Nicole Gaudelli, PhD, director and head of gene editing platform technologies at Beam Therapeutics, who was not involved in the current study, said, “In addition to advancing Cas12a gene editing applications, these learnings may potentially be evaluated for other gene editing tools to further increase editing efficiencies and provide greater therapeutic benefit if higher levels of gene correction or modification can be achieved.”

“This study was rigorously done in multiple cell types that show the robustness of the data. I liked how they delivered Cas12 as an RNP, as this is therapeutically relevant and greatly reduces off-target editing,” said Alexis Komor, PhD, assistant professor of chemistry and biochemistry at the University of California, San Diego, who was not involved in the study.

“I also liked this work because it uses a very universal approach to improve editing (the modifications they made to the system can be applied to any genome editing agent), and they demonstrated its utility with multiple Cas12 enzymes (which have slightly different PAMs, which is nice).
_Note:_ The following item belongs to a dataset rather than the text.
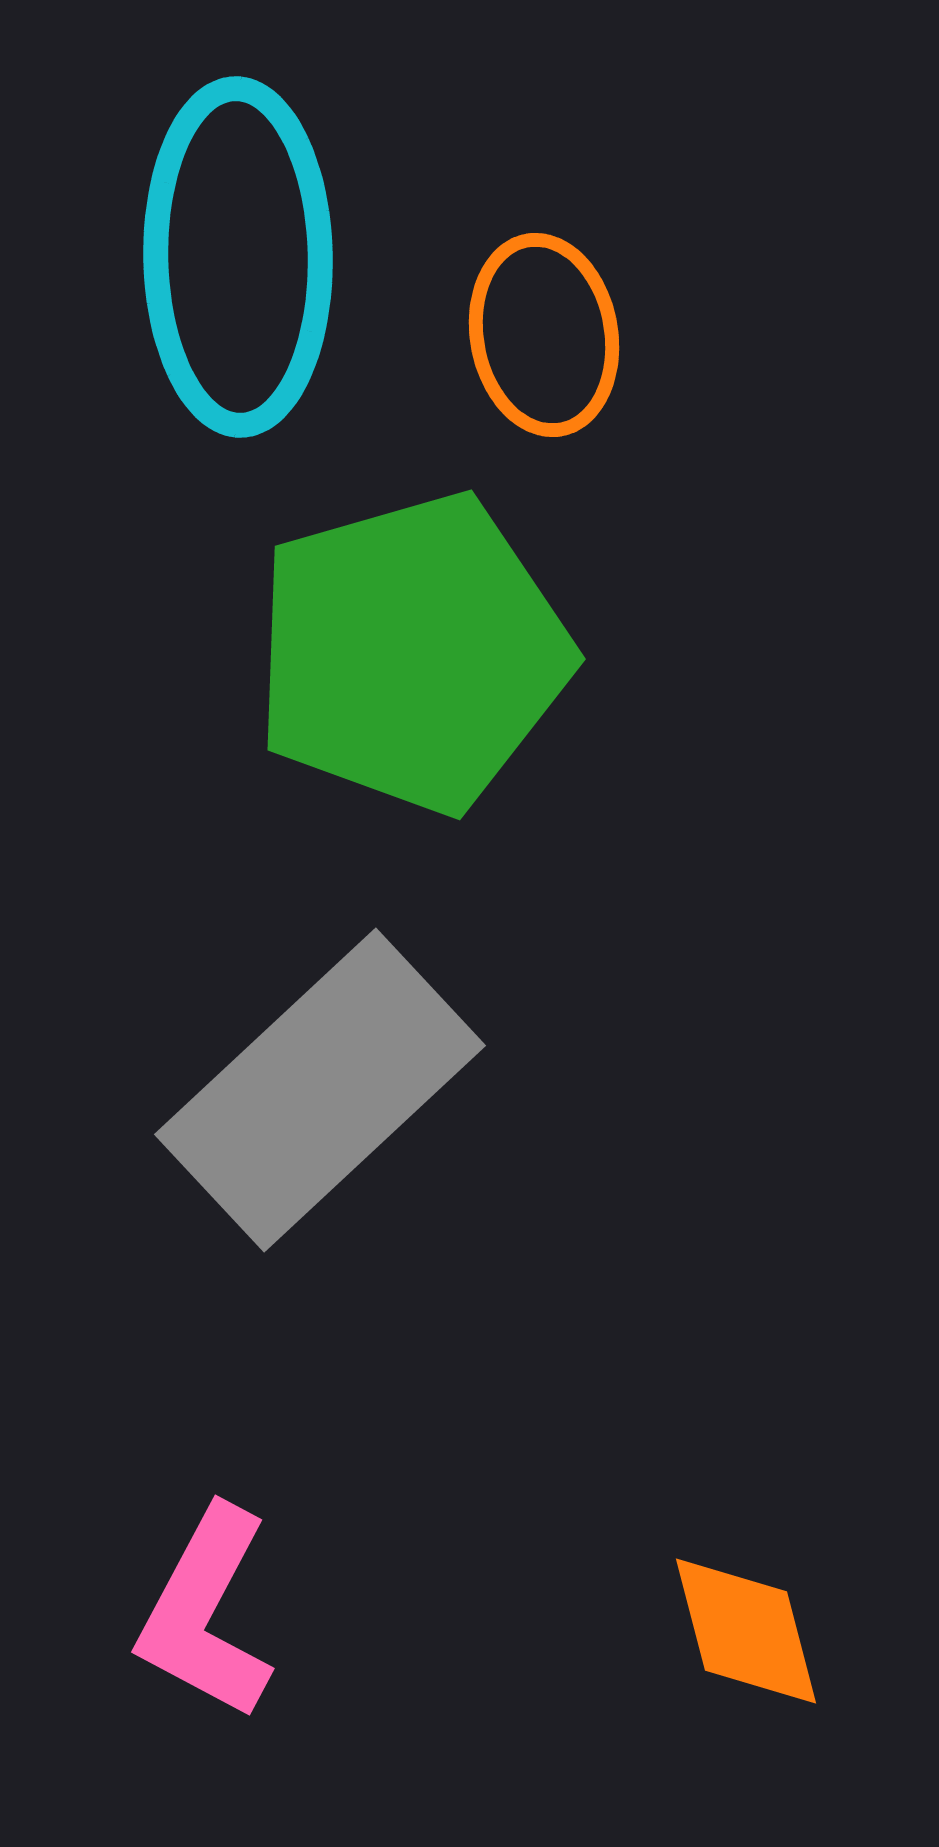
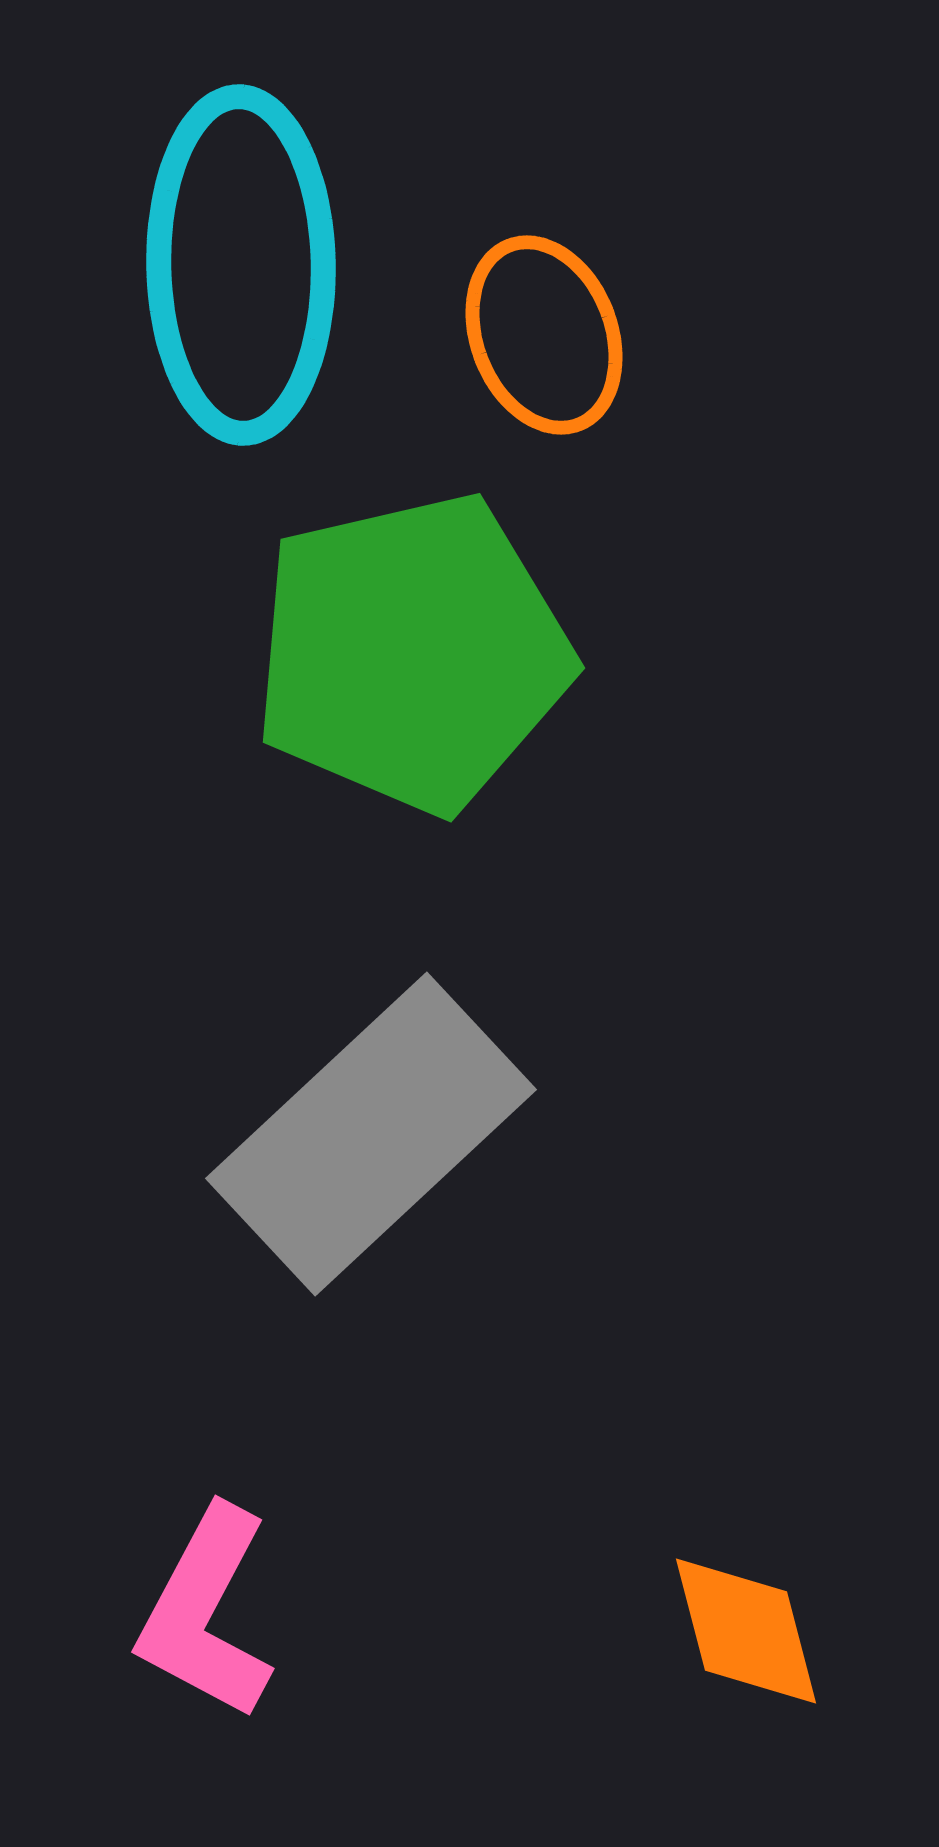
cyan ellipse: moved 3 px right, 8 px down
orange ellipse: rotated 11 degrees counterclockwise
green pentagon: rotated 3 degrees clockwise
gray rectangle: moved 51 px right, 44 px down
Overall, it’s a useful and practical study,” Komor continued.

“As we continue the deployment of diverse CRISPR-Cas effectors in the clinic, it is important to individually engineer each molecular machine for optimal efficiency and specificity. Here, the authors show how NLS can be optimized for enhanced activity in medically relevant human primary cells,” said Rodolphe Barrangou, PhD, professor of food, bioprocessing, and nutrition at North Carolina State University (NCSU), editor-in-chief of The CRISPR Journal, and CEO of TreeCo, a company that uses CRISPR to produce genetically enhanced trees. Barrangou was not part of the current study.

“Optimizing on-target mutagenesis rates whilst maintaining specificity is key for successful translation to the clinic,” reaffirmed Jennifer Harbottle, PhD, a senior scientist at Horizon Discovery, who was not part of this study. “The Cas12a NLS variant developed by Scot Wolfe’s lab holds the potential to lower dosage whilst exerting therapeutic effect.”

“It will be of interest to see this strategy expanded to other Type V systems, and track efficiency of delivery in a wider range of cell types and tissues,” added Harbottle. “Comprehensively evaluating the genomic integrity of edited cells, particularly the occurrence of structural variants and chromosomal rearrangements compared to editing by canonical Cas9 systems, will be critical to push the optimized Type V variants towards in vivo use in humans.”

In future studies, Wolfe intends to continue refining Cas12a nucleases to edit specific therapeutic targets. He said, “We are particularly interested in applications for certain hematopoietic disorders and muscular dystrophies.”